University of Arkansas - 1998 Archeological Field School
The Parkin site, a 17-acre fortified Mississippian and Protohistoric village site in northeast Arkansas. Archeological and ethnohistoric evidence suggests that it is the town of Casqui visited by the Hernando de Soto expedition in June, 1541. Previous excavations have revealed that the site was continuously occupied for as long as 500 years. The site is within Parkin Archeological State Park, with laboratory and curation facilities immediately adjacent to the site.

University of Montana, Department of Anthropology - 1998 Archaeological Field Camps
Excavation at the Wagon Wheel Site of Wyoming's Green River Basin, and the South Paint Rock Chert Quarries in the Big Horn Mountains, Tree Frog site -Excavation at a protohistoric campsite in Montana's Centennial Valley.

University of Montreal - Department of Anthropology
A second archaeological field season at La Martre in the Gaspe Peninsula. La Martre is a small village of 300 inhabitants located on the north shore of the Gaspe Peninsula facing the St. Lawrence Estuary. This region has produced more than twenty prehistoric sites, which several are large lithic workshops. The 1998 field season will focus on a Plano Tradition habitation site/lithic workshop of the Late Paleoindian Period (ca. 10 000 ­ 8000 BP), the site DhDm-1 (station 16).
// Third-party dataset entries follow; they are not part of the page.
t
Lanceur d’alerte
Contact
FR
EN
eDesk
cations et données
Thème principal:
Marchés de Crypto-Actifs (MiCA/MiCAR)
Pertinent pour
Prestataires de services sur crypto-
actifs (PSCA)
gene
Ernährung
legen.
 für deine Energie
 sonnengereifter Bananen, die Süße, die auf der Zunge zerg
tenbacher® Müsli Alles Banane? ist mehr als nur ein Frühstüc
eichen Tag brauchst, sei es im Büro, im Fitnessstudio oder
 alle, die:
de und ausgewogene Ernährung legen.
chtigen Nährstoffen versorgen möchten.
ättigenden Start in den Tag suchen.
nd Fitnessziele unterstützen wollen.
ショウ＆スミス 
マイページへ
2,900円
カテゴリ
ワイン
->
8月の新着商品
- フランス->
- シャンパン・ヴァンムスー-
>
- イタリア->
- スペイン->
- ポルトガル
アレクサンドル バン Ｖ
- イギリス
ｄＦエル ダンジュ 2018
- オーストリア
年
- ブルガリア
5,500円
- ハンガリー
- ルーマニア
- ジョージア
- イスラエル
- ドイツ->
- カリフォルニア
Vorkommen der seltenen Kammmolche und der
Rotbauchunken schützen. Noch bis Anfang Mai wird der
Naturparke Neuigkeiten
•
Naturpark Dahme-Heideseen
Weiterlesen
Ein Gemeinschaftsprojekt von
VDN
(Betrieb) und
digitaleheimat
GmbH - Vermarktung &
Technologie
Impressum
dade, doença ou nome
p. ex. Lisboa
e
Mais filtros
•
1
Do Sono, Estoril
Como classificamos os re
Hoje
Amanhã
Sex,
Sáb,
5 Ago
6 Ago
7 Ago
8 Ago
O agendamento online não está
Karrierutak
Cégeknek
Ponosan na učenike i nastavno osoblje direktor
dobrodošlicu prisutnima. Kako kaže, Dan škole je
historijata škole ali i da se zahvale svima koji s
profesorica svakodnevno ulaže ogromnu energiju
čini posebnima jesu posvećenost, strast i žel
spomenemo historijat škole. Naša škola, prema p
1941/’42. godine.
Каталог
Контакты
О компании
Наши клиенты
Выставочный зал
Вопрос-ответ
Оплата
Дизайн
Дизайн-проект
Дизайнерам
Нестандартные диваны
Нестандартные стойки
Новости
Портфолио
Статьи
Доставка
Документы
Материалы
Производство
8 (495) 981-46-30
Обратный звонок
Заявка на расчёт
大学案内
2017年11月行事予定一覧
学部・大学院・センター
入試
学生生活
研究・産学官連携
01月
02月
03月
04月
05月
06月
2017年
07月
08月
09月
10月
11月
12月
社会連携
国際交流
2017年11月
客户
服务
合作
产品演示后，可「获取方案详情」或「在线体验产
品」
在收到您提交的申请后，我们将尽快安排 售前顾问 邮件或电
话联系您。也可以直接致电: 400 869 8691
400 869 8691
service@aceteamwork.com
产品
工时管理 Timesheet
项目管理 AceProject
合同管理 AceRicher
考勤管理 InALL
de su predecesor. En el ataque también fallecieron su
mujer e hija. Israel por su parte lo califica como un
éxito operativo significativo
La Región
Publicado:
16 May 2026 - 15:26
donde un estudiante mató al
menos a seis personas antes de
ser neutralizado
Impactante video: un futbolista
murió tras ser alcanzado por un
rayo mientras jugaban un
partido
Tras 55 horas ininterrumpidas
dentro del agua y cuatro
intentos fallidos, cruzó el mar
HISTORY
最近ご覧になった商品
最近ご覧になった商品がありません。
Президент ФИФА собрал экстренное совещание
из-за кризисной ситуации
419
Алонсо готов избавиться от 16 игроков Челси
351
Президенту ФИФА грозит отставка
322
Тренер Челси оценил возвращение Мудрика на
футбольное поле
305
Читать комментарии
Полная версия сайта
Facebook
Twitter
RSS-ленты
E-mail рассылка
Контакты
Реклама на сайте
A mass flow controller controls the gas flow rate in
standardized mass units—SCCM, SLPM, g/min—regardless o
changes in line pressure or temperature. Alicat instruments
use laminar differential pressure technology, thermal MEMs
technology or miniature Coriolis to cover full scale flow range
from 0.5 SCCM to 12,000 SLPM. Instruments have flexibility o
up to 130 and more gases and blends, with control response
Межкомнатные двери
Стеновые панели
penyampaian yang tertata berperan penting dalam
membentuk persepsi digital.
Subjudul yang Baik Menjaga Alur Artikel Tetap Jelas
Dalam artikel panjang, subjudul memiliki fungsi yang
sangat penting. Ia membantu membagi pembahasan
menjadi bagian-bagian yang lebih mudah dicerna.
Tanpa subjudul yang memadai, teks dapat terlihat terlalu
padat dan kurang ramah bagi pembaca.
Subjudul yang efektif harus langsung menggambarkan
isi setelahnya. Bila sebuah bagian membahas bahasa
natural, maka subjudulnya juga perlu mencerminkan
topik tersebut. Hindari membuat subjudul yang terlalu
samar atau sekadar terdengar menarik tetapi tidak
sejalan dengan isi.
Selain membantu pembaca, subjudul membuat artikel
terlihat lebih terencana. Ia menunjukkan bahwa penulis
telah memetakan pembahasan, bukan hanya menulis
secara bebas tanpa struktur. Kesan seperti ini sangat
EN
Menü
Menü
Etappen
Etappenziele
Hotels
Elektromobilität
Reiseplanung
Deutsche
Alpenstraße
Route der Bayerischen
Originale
University of Oklahoma, Late Mississippian Archaeological Project in Alabama
The Late Mississippian Archaeological Project in the Black Warrior Valley of Alabama is a National Science Foundation-funded project examining the collapse of the Native American polity of Moundville through excavations at outlying mound sites. Moundville is a late prehistoric (ca. AD 1050-1550) mound site that archaeologists have identified as the center of a complex chiefdom.

University of Oregon: Archaeology and Geoarchaeology Field School
Fort Rock Basin. The University of Oregon summer archaeological field school was established in 1937 by Luther S. Cressman, who is known as the father of Oregon archaeology. In 1938 the field school, excavating in Fort Rock Cave in the Northern Great Basin of Central Oregon, recovered many sagebrush bark sandals from below a layer of volcanic ash. The ash was laid down nearly 7000 radiocarbon years ago by the climatic eruption of Mount Mazama that created Crater Lake in the souther Cascades. A sagebrush bark sandal of the Fort Rock type was later proved through radiocarbon dating to be more than 9,000 years old.

Wake Forest University, Department of Anthropology Field School in Caribbean Archeology, San Salvador Island
Commonwealth of the Bahamas, Caribbean Archeology Research Program, 14th Field Season, May 24 - June 18, 1998.

Western Belize Regional Cave Project
The Belize Valley Archaeological Reconnaissance Project will once again be conducting archaeological research within various caves in Belize, Central America in the summer of 1998. This regional study will involve caves previously investigated in the 1996 and 1997 seasons, including Actun Tunichil Muknal (Stone Sepulchre), Actun Uayazba Kab (Handprint Cave), and a number of caves recently discovered.

WFU Fieldschool in Archeology
The Late Woodland on the Yadkin River, NC. May 19 - June 27, 1998.

X-ual-Canil, Belize - Field School In Maya Archaeology
1998 Social Archaeology Research Program (SARP), Department of Anthropology, Trent University.